Nan wants everyone to have access to the best flours. What makes a flour the best? First, it must taste great. Period. She believes in crushing (stone milling) rather than shearing (roller milling) the grain because that’s what leaves all of the bran and the germ in the flour. This not only gives the flour more flavor, but it also boosts its nutritional profile. In stone milling, even when the flour is sifted to make a product closer to what we know as all-purpose white flour, some of the smaller particles of bran and germ will be left in. That means more fiber and a perfect case of fresh flavor equaling nutrition. Her shop doesn’t have a bakery of its own, but she heavily tests each flour and shares recipes and baking tips. Better yet, she’ll report back to farmers to help them cull what they grow in subsequent years. Through Nan, they have a resource to know what consumers are looking for in a seed.
“My mission is transparency and diversity,” Nan said. “I’m a conduit between what the farmer is doing and what the baker can expect. Now that I use these flours, everything else tastes one dimensional and flat.”
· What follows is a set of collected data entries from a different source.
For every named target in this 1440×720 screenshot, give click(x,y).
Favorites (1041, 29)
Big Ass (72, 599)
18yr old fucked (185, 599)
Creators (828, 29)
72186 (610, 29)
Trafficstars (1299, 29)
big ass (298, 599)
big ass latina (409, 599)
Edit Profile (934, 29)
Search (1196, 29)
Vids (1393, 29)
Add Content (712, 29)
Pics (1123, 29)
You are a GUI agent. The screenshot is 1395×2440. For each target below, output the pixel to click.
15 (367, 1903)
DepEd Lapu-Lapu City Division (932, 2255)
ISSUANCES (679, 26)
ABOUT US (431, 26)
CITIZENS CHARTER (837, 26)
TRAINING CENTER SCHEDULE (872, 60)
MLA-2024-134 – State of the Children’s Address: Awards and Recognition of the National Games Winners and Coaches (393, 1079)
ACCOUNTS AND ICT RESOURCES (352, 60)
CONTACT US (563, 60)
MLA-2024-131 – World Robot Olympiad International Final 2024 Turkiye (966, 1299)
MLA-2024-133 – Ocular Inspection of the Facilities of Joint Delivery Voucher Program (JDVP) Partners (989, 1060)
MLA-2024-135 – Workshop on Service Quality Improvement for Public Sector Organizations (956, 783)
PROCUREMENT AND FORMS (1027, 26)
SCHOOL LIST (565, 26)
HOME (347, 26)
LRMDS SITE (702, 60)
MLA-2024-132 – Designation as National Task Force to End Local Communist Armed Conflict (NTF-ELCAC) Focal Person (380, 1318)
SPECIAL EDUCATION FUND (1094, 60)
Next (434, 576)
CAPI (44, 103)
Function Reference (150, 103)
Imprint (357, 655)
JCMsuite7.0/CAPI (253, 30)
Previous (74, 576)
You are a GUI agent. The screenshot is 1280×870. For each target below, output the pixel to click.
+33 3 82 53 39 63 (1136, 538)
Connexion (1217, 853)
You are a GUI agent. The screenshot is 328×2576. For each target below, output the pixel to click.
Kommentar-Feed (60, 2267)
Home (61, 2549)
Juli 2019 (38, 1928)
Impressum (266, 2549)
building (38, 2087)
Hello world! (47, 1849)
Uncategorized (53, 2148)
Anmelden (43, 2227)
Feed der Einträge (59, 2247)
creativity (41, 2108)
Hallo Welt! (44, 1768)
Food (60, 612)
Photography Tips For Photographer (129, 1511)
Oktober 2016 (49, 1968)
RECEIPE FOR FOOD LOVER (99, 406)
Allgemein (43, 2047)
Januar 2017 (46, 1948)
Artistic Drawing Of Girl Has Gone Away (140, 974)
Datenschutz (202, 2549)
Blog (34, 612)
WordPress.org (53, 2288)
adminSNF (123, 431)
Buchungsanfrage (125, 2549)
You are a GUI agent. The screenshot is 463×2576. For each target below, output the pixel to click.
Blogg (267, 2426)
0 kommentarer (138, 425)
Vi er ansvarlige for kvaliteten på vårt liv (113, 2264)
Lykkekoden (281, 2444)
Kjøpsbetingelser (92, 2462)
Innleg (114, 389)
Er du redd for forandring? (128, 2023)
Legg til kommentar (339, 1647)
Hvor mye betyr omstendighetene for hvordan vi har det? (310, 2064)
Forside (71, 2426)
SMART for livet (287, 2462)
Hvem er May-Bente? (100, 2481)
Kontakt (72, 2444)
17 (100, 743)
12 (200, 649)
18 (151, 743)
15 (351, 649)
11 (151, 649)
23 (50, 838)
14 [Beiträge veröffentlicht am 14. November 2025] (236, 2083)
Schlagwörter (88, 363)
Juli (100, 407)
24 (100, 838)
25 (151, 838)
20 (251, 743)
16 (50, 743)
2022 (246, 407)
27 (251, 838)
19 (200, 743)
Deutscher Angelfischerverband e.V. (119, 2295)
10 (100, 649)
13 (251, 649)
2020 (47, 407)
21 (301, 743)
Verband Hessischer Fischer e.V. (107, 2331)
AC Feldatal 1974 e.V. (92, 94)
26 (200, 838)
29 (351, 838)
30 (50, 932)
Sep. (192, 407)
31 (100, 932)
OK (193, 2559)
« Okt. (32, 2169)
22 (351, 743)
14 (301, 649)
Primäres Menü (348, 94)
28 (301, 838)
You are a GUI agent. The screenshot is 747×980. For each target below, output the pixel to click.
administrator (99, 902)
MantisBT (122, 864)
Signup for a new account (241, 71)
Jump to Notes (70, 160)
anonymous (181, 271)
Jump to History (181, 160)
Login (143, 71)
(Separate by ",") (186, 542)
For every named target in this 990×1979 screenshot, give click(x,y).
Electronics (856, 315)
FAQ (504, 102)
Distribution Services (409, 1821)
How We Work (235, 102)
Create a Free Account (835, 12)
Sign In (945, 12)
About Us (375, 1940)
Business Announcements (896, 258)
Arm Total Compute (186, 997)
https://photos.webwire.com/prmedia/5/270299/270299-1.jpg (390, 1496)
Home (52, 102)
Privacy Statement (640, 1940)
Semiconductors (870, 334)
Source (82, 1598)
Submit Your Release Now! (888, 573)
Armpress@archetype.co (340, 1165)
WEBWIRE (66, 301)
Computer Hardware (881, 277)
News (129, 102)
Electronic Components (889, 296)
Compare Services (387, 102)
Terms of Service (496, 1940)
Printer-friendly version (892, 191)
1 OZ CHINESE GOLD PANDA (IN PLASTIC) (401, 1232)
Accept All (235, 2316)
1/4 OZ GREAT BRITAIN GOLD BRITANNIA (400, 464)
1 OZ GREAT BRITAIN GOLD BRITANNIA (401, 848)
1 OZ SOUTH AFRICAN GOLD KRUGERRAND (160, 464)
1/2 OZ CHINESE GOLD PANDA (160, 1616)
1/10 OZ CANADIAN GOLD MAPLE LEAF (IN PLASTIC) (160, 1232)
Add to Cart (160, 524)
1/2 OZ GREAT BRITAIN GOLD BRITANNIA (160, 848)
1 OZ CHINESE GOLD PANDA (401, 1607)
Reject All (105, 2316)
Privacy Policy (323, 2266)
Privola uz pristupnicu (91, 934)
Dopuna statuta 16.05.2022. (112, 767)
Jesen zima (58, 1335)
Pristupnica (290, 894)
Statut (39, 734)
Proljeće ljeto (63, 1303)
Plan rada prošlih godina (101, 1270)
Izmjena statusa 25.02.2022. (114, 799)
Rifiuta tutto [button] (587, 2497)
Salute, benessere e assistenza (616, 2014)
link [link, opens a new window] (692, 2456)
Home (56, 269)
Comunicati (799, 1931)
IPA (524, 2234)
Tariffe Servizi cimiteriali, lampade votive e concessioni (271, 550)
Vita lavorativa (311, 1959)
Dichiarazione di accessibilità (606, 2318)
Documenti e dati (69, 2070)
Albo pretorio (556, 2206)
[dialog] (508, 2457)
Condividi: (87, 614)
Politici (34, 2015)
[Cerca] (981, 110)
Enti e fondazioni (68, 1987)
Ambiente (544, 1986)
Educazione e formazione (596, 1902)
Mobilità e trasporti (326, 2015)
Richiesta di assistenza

As I listened to Nan, it dawned on me that mills are the bridge between our primitive selves and our civilized beings. Without millers, we picked and ate grass seeds, but we didn’t know the craft of storing and crushing them. That’s why mills were once the mainstays of growing communities. Nan provides just that. She’s the anchor for a growing community of food lovers who care deeply about where their food comes from.